O custo do feijão no mercado varejista está despencando, como define Manuel da Costa, presidente da Associação Brasileira dos Cerealistas. Há cerca de 40 dias a saca de 60 quilos era vendida por R$ 40,00 a R$ 42,00. ‘‘Esta semana está em torno de R$ 22,00 a R$ 24,00’’, afirma.
A boa oferta de carne bovina também está evitando altas no varejo. ‘‘Até novembro ou dezembro, quando termina a entressafra, os preços vão ficar estáveis’’, prevê João Carlos Meirelles, presidente do Conselho Nacional da Pecuária de Corte. ‘‘A tendência só deve mudar, se houver um frio violento’’.

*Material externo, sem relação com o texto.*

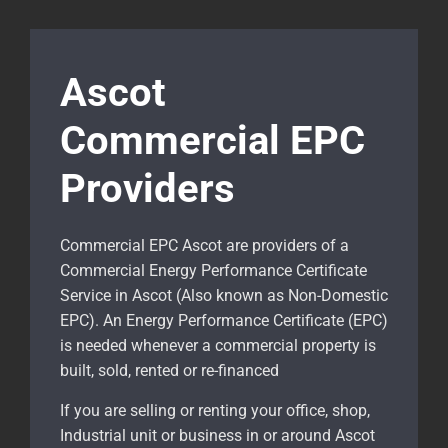
Ascot
Commercial EPC
Providers
Commercial EPC Ascot are providers of a
Commercial Energy Performance Certificate
Service in Ascot (Also known as Non-Domestic
EPC). An Energy Performance Certificate (EPC)
is needed whenever a commercial property is
built, sold, rented or re-financed
If you are selling or renting your office, shop,
Industrial unit or business in or around Ascot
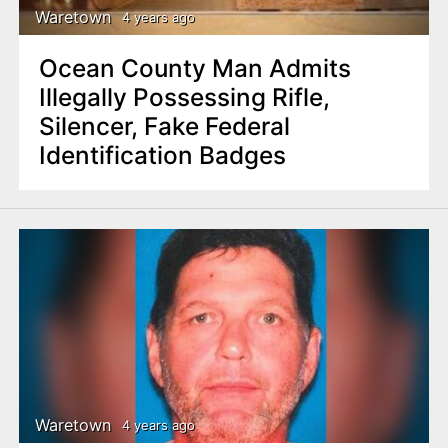
Waretown
4 years ago
Ocean County Man Admits
Illegally Possessing Rifle,
Silencer, Fake Federal
Identification Badges
Waretown
4 years ago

Entre os produtos básicos, só há alguma alta nos preços do arroz e do óelo de soja. A oferta de arroz já está abaixo da demanda, mas o abastecimento, na opinião de Costa, só está prejudicado porque o governo não libera os estoques. Segundo ele, 70% desta safra já foi consumida.
A importação, estima o especialista, deve chegar a 1 milhão de tonelada. ‘‘O arroz já foi importado e está em AGF no BB’’, afirmou. ‘‘Não sei porque o banco não libera isso’’, acrescenta. Nos últimos 15 dias, informa, o arroz já ficou cerca de 15% mais caro e deverá ter seu preço reajustado em até 5%.
Apesar da boa oferta de soja, Costa prevê algum reajuste também no preço do óleo. ‘‘Os produtores estão preferindo exportar a vender no mercado interno’’, explica. Isso já está resultando em pequenas altas no varejo, mas nada muito significativo.
A retração das vendas estimula ainda mais a competição entre os supermercados, o que, segundo ele, está freando os preços. A comida no varejo estava custando 0,52% menos na segunda quadrissemana do mês, segundo a Fipe. Para ele, esse recuo nos preços dos alimentos não deve se sustentar por muito tempo.